A WORD FROM PENELOPE SEIDLER AM LFRAIA

The houses that feature in the following pages, as selected by Karen McCartney, represent the grand variety that flourished in Australian post-World War II architecture. It is heartening that the first edition of the book was treasured by so many to warrant the demand for another printing, bringing it to a wider audience.

For the most part, the houses here are simple family homes, with timeless design integrity, happily lacking the pretension and pseudo stylistic features that characterise much contemporary design. They are each a time capsule of their era. They also have a connection, in one way or another, with the landscape. Perhaps more than anything else, this is what identifies that period. With the end of the war came the breaking down of many boundaries and an awareness and engagement with the outdoors: you’ll see many large glass areas, blurring the edges between inside and out, along with large balconies for outdoor living. Interiors were opened up, with space flowing between the interior and exterior, as well as between rooms, rather than the boxed rooms and corridors that were present in earlier architecture. Of the fifteen architects included in the book, all are males, and four are immigrants who were educated overseas. All of the houses, however, are Australian.

It is unfortunate that many houses of the era have been demolished or grossly altered, only to be replaced by overbearing mansions with fake columns and arches and no design integrity.

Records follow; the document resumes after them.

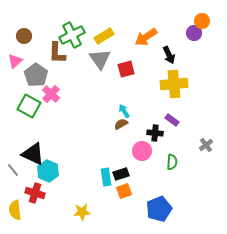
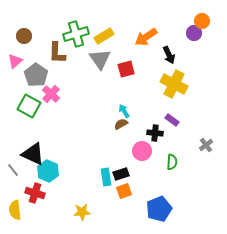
green cross: moved 4 px right, 1 px up; rotated 10 degrees clockwise
yellow cross: rotated 32 degrees clockwise
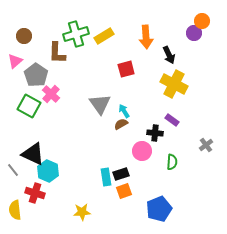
orange arrow: rotated 60 degrees counterclockwise
gray triangle: moved 45 px down
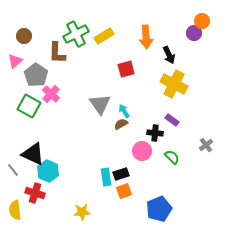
green cross: rotated 10 degrees counterclockwise
green semicircle: moved 5 px up; rotated 49 degrees counterclockwise
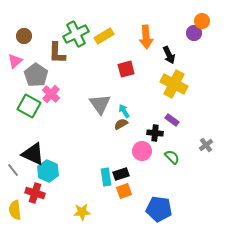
blue pentagon: rotated 30 degrees clockwise
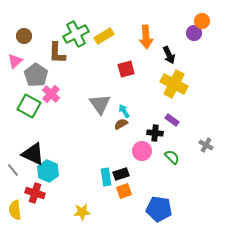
gray cross: rotated 24 degrees counterclockwise
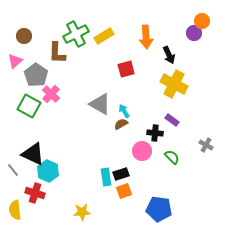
gray triangle: rotated 25 degrees counterclockwise
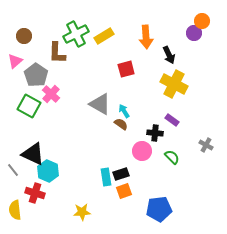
brown semicircle: rotated 64 degrees clockwise
blue pentagon: rotated 15 degrees counterclockwise
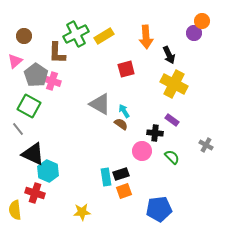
pink cross: moved 1 px right, 13 px up; rotated 24 degrees counterclockwise
gray line: moved 5 px right, 41 px up
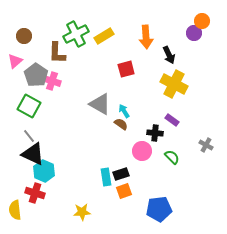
gray line: moved 11 px right, 7 px down
cyan hexagon: moved 4 px left
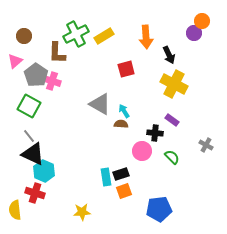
brown semicircle: rotated 32 degrees counterclockwise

It is to be hoped that with the community’s increasing awareness of the Copyright Amendment (Moral Rights) Act of December 2000, any owners wishing to ‘upgrade’ their property will need to do so in consultation with the original architect or their estate, thereby maintaining the architectural integrity.

Harry Seidler, writing in the Bulletin in October 1989, said of the Australian style that it is the successful response to the climate and our informal way of life, rather than an identifiable ‘style’. Nowhere is this better illustrated than in the diverse range of houses depicted in this book. Karen McCartney is to be congratulated for gathering these houses together in this beautiful book, sharing the enjoyment that they bring with a wider audience and preserving them in these pages.

A cantilevered cabinet in a bedroom of Hugh Buhrich’s house in Sydney’s Castlecrag.